Dec 14, 2018, 3:29:29 AM12/14/18
to distance-sampling
Hello Distance list,

I come back to you for a new concern about point transect and left truncation.

5 point-transects have been performed to study ibex population (sampled since 2000, 2 or 3 times a year). Observers are not located physically within the observed population but at distances that vary according to the point-transect. For example, for the observation point n°1, observer is located on the other side of the valley, which allows the observer to see all the other side of the mountain where the population is (the observation points are easily accessible, that's why we chose this design. Going into the population to count them would require a lot of time, people and energy). Distances are calculated on a map from the observer to the clusters of individuals. This observer n°1 is located at  680 m from the first cluster of individuals. The distances between the observers and the closest cluster varies between point transect (e.g. observer n°2 is located at 370m from the closest cluster) and distances are never small or equal to 0.
An important point is that observers are generally separated from the other side of the mountain by the valley and a river where no individuals can be observed (because they never go there, low altitude).
This implies that we have to take into account a left-truncation in our data analysis. Right ?

1- Left-truncation distances varie between point transect, how do we deal with this in the "ds" function with R (as the left-truncation only requires a single number) ?
2- Should we analyse each point transect individually even if it decreases the power of the analysis ?
3- Should we use left-truncation (assuming g(x) is different to 1 at the truncation point) or substract the truncation distances (different according to point transect) from all the data (assuming that g(x)=1 at the truncation distance) ? The latter case would imply that the location of the observer is not important in the observation, which is not true.

It is not very easy to explain, I hope you will understand my problem !

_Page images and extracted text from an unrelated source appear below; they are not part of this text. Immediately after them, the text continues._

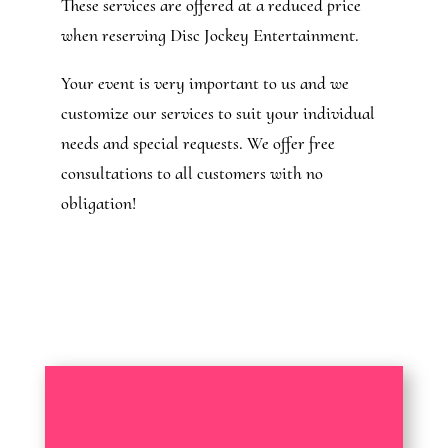
These services are offered at a reduced price
when reserving Disc Jockey Entertainment.
Your event is very important to us and we
customize our services to suit your individual
needs and special requests. We offer free
consultations to all customers with no
obligation!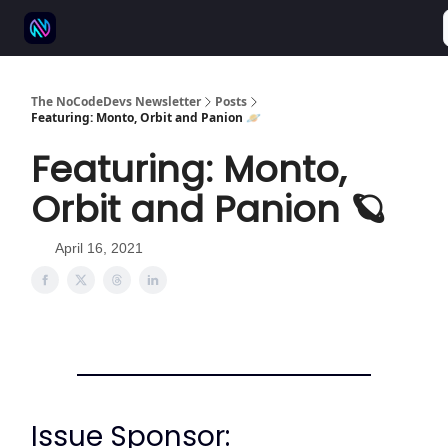
⚒️ 500+ No-code tools
🫱‍🫲 Advertise
💬 Community
The NoCodeDevs Newsletter
Posts
Featuring: Monto, Orbit and Panion 🪐
Featuring: Monto,
Orbit and Panion 🪐
April 16, 2021
Issue Sponsor: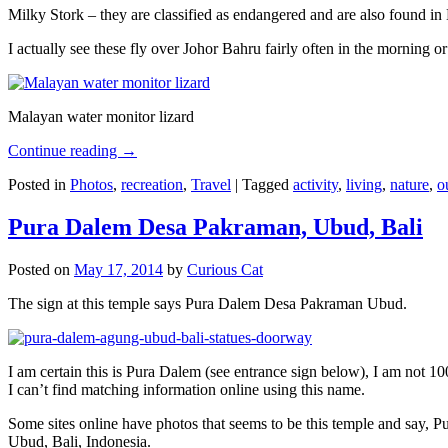
Milky Stork – they are classified as endangered and are also found i
I actually see these fly over Johor Bahru fairly often in the morning
Malayan water monitor lizard
Continue reading
→
Posted in
Photos
,
recreation
,
Travel
|
Tagged
activity
,
living
,
nature
,
o
Pura Dalem Desa Pakraman, Ubud, Bali
Posted on
May 17, 2014
by
Curious Cat
The sign at this temple says Pura Dalem Desa Pakraman Ubud.
I am certain this is Pura Dalem (see entrance sign below), I am not 1
I can’t find matching information online using this name.
Some sites online have photos that seems to be this temple and say,
Ubud, Bali, Indonesia.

Thanks a lot for your help

Cheers
Marjorie

### Mark Wilson

Dec 14, 2018, 4:35:47 AM12/14/18
to marjori...@gmail.com, distance-sampling
Hi Marjorie,

I remember your situation from a previous post. It struck me at the time that it might be possible to justify a distance-based approach if you could reasonably assume that ibex in the nearest portion of the counting area were detected with close to 100% efficiency. I can imagine situations in which this was the case and it might be possible to operate an analysis where your 'zero' started at the nearest distance that you could detect animals (assuming detection probability of 1). However, in the circumstances you described there are a number of complications:

1. I have no idea whether and how strongly you could argue that detection probability of ibex in the nearest distance band was 100%. If it is likely to be less than this, it would likely be a difficult parameter to get a decent estimate of. Something like an intensive study involving remote-tracking of GPS or VHF tagged animals, where you could calibrate survey observations with known positions of marked animals, might provide you with the information you needed... but would probably require a prohibitive level of resourcing!

2. In the situation you are describing, I think it is likely that detectability would vary not only with distance from observer, but also direction. Animals 2km away on a steep slope and straight in front of you would probably be more visible than animals 2km away and off to the side, on less steeply sloping ground. With enough data, you might be able to get around this by assigning animals to different detection zones, and working out detectability for each zone relative to the nearest and most visible zone (where you would assume 100%).

3. Much more problematic, for distance sampling, is the fact that the actual distribution of animals over the area in which you are detecting them is unlikely to be random with respect to distance. This would mean that comparing the densities detected at different distances (or in different detection zones) can't straightforwardly be interpreted in terms of detectability, as you can't distinguish them from real differences in density.

On the plus side, counts from set points, using standardised effort, experience, equipment etc. should be good indices of abundance, even if it's hard or impossible to interpret them in absolute abundance terms.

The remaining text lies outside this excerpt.